2. **Community Detection**
   1. **Central‑Node Algorithm**
      - Compute node degrees; seed each community with the highest‑degree node.
      - Iteratively add neighbors that maximize the local contribution \(q\).
      - Merge any two communities whose overlap \(S \ge 0.7\).
   2. **k‑Faction Algorithm**
      - Use Bron–Kerbosch to extract all cliques of size ≥ *k*.
      - Merge cliques based on an overlap threshold \(T\) and inter‑community connectivity.
      - Assign remaining nodes to their closest community; refine by maximizing modularity \(Q_c\).

3. **Community‑Based Collaborative Filtering**
   - For each target user, restrict neighbor search to their detected community.
   - Construct a user–category binary matrix (e.g. item genres or tags).
   - Compute hybrid similarity:
     \[
       \text{sim}(u,v) = (1 - \lambda)\,\text{sim}_R(u,v) + \lambda\,\text{sim}_{\text{cate}}(u,v).
     \]
   - Predict ratings by aggregating the top‑*K* most similar users’ ratings.

4. **Evaluation Framework**
   - Perform 5‑fold cross‑validation with varying training:test splits (20–80 %).
   - Measure MAE and RMSE for:
     - **CFCD** (Community‑based CF)
     - **CFC** (Cosine CF)
     - **CFP** (Pearson CF)

5. **Parameter Tuning & Experiments**
   - **Experiment 1:** Fix *K* = 30; vary train:test ratio → assess sparsity impact.
   - **Experiment 2:** Fix training ratio at 80 %; vary *K* → find optimal neighbor set size.

6. **Optimizations & Extensions**
   - Scale community detection to large graphs (e.g. using NetworkX/igraph).
   - Incorporate implicit feedback (timestamps, clicks).
   - Prototype a real‑time recommendation pipeline with incremental updates.
   - Explore deep‑learning–based community embeddings as an alternative to classic detection.

7. **Documentation & Reporting**
   - Write clear API docs and usage examples for each module.
   - Produce reproducible scripts and Jupyter notebooks.
   - Summarize results with tables, charts, and a discussion of future work.

In [16]:
%%capture
%pip install pandas numpy surprise scikit-learn networkx matplotlib

In [17]:
import pandas as pd
import networkx as nx
import matplotlib as plt

## Step 1: Dataset Preparation

In this first step we download and preprocess the MovieLens 100K dataset, originally collected by the GroupLens Research Project at the University of Minnesota.
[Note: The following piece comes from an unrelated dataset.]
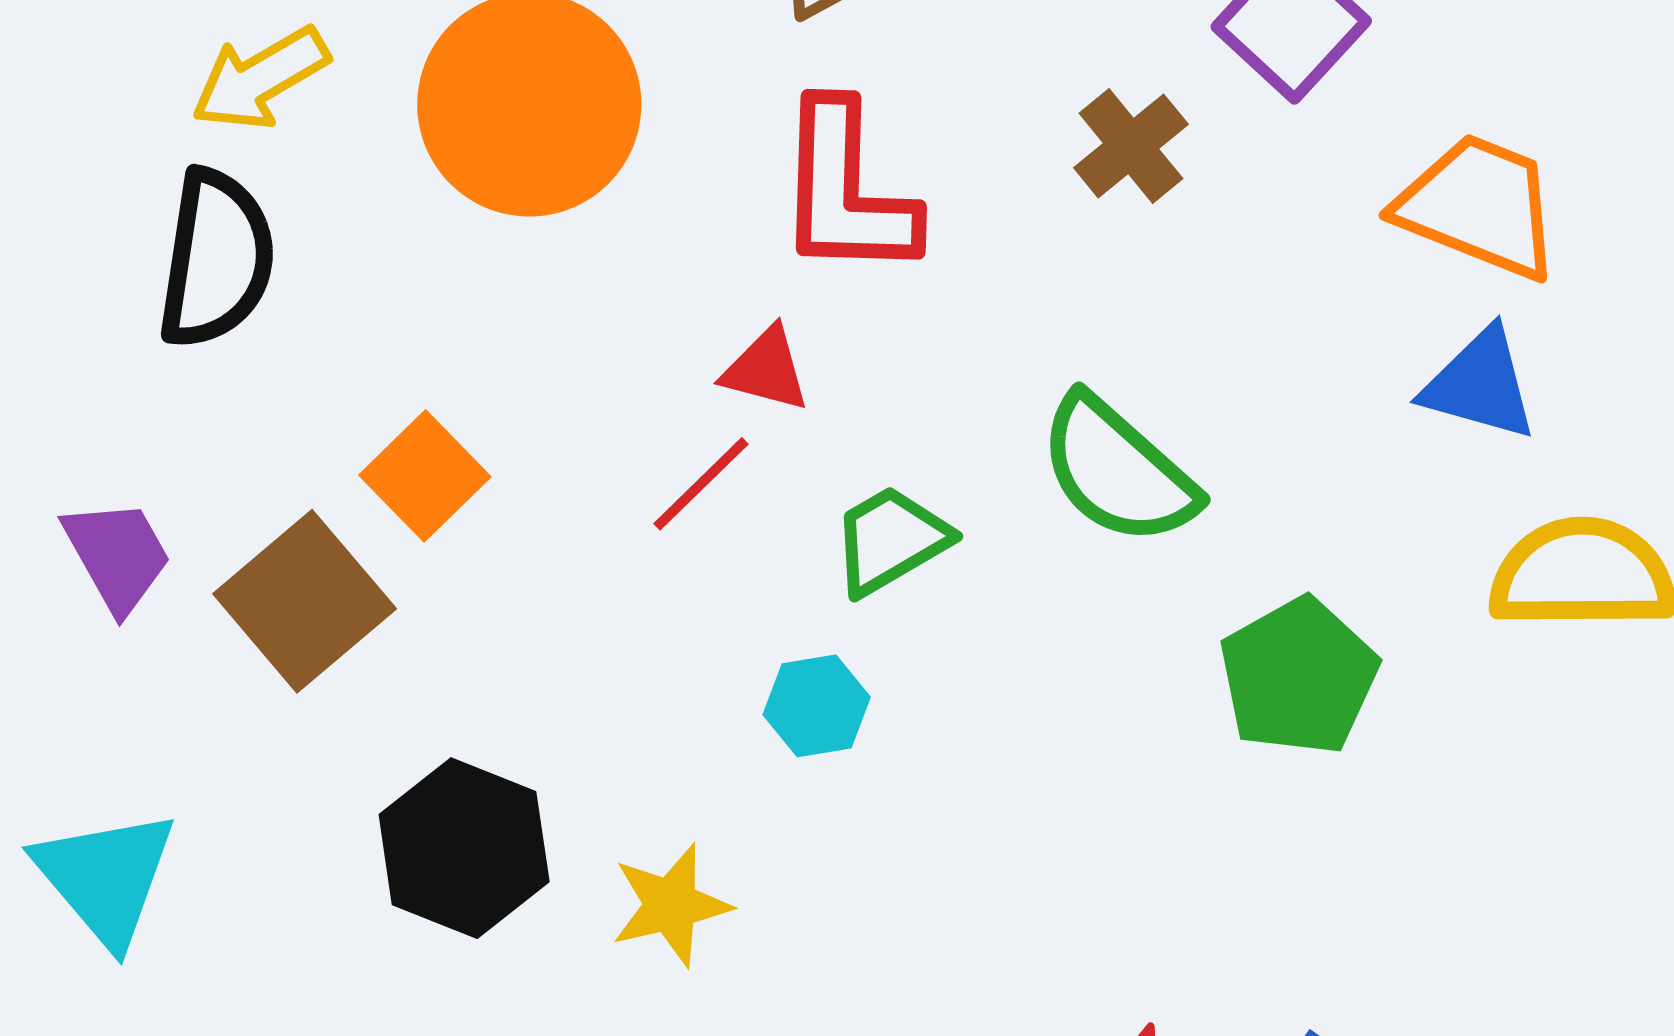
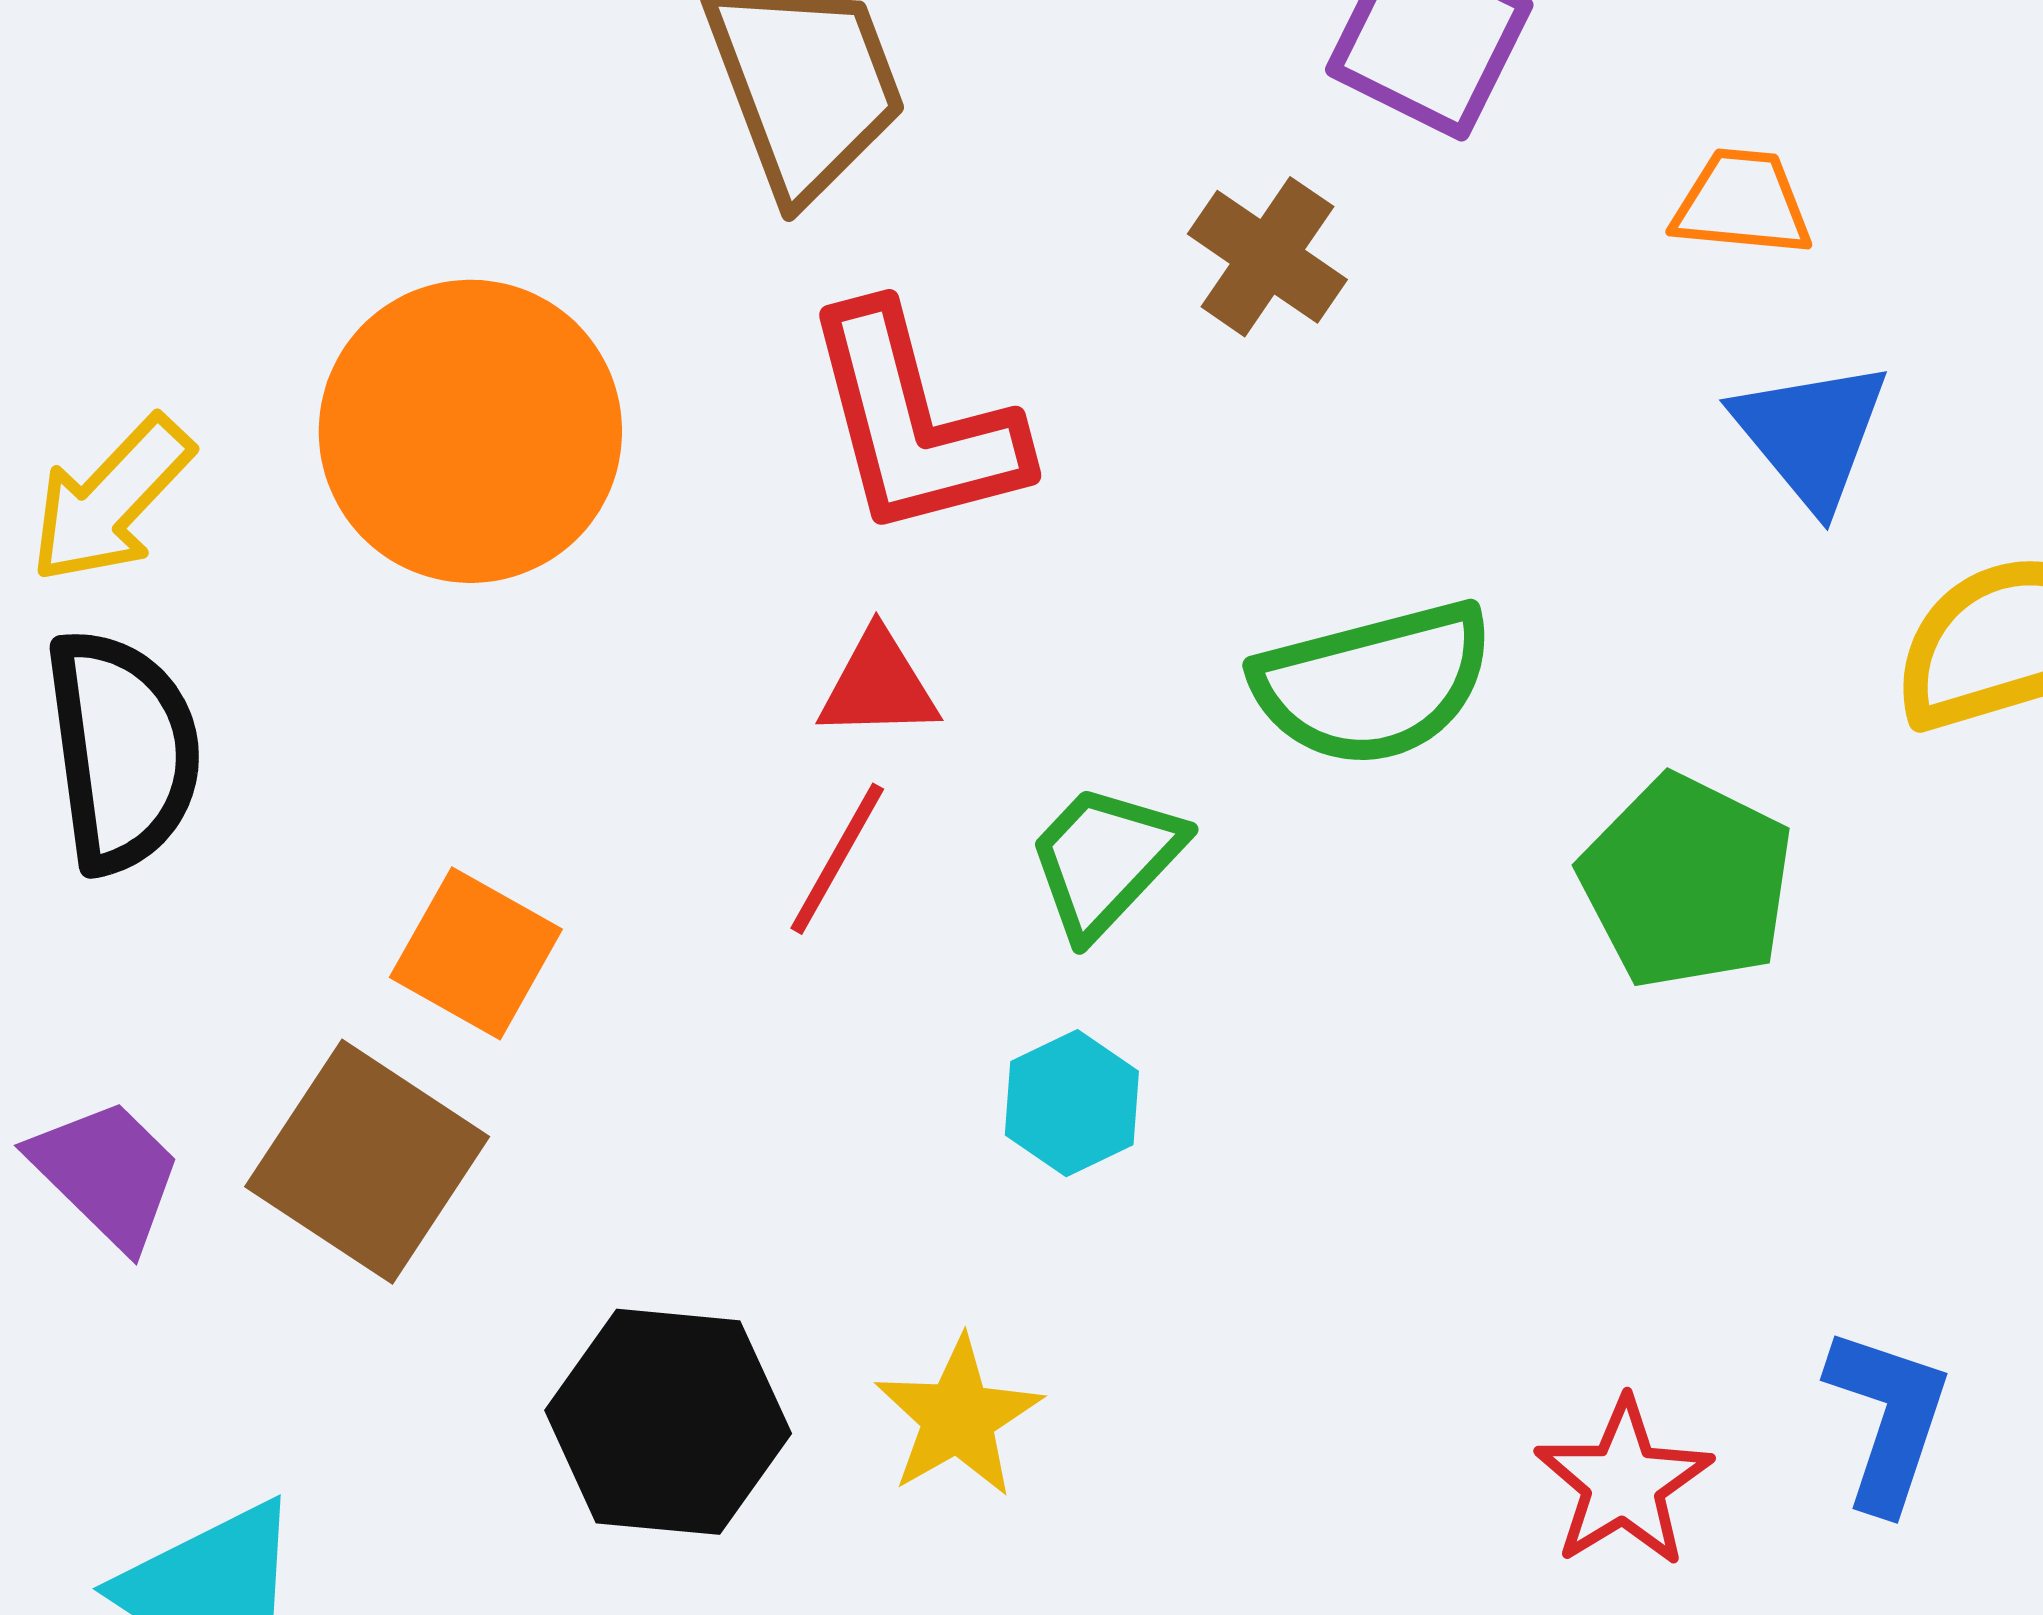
orange trapezoid: (1479, 206) -> (1742, 203), size x0.6
blue triangle: (1480, 384) -> (1811, 434), turned 51
green semicircle: (1118, 471) -> (1373, 683), turned -40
The data consists of 100 000 integer ratings (1–5) from 943 users on 1 682 movies (each user has rated at least 20 titles), along with simple demographic information (age, gender, occupation, ZIP code) and detailed movie–genre tags. The raw ratings are stored in a tab‑separated file `u.data` (`user_id | item_id | rating | timestamp`), and a README (`u.info`) describes the number of users, items, and ratings. All research and usage conditions (acknowledgment, non‑commercial use, citation requirements) are documented in the accompanying LICENSE and CITATION sections.

Our code will:
1. Read `u.data` into a DataFrame.
2. Display a sample of raw ratings to verify successful loading.
3. Pivot the user–item ratings into a matrix of shape (943 × 1682), filling missing entries with 0 to prepare for collaborative‑filtering algorithms.


In [18]:
# Step 1: Load and preprocess MovieLens 100K ratings
data_path = './Data/ml-100k/u.data'
columns = ['user_id', 'item_id', 'rating', 'timestamp']

# Read raw ratings file
ratings = pd.read_csv(data_path, sep='\t', names=columns)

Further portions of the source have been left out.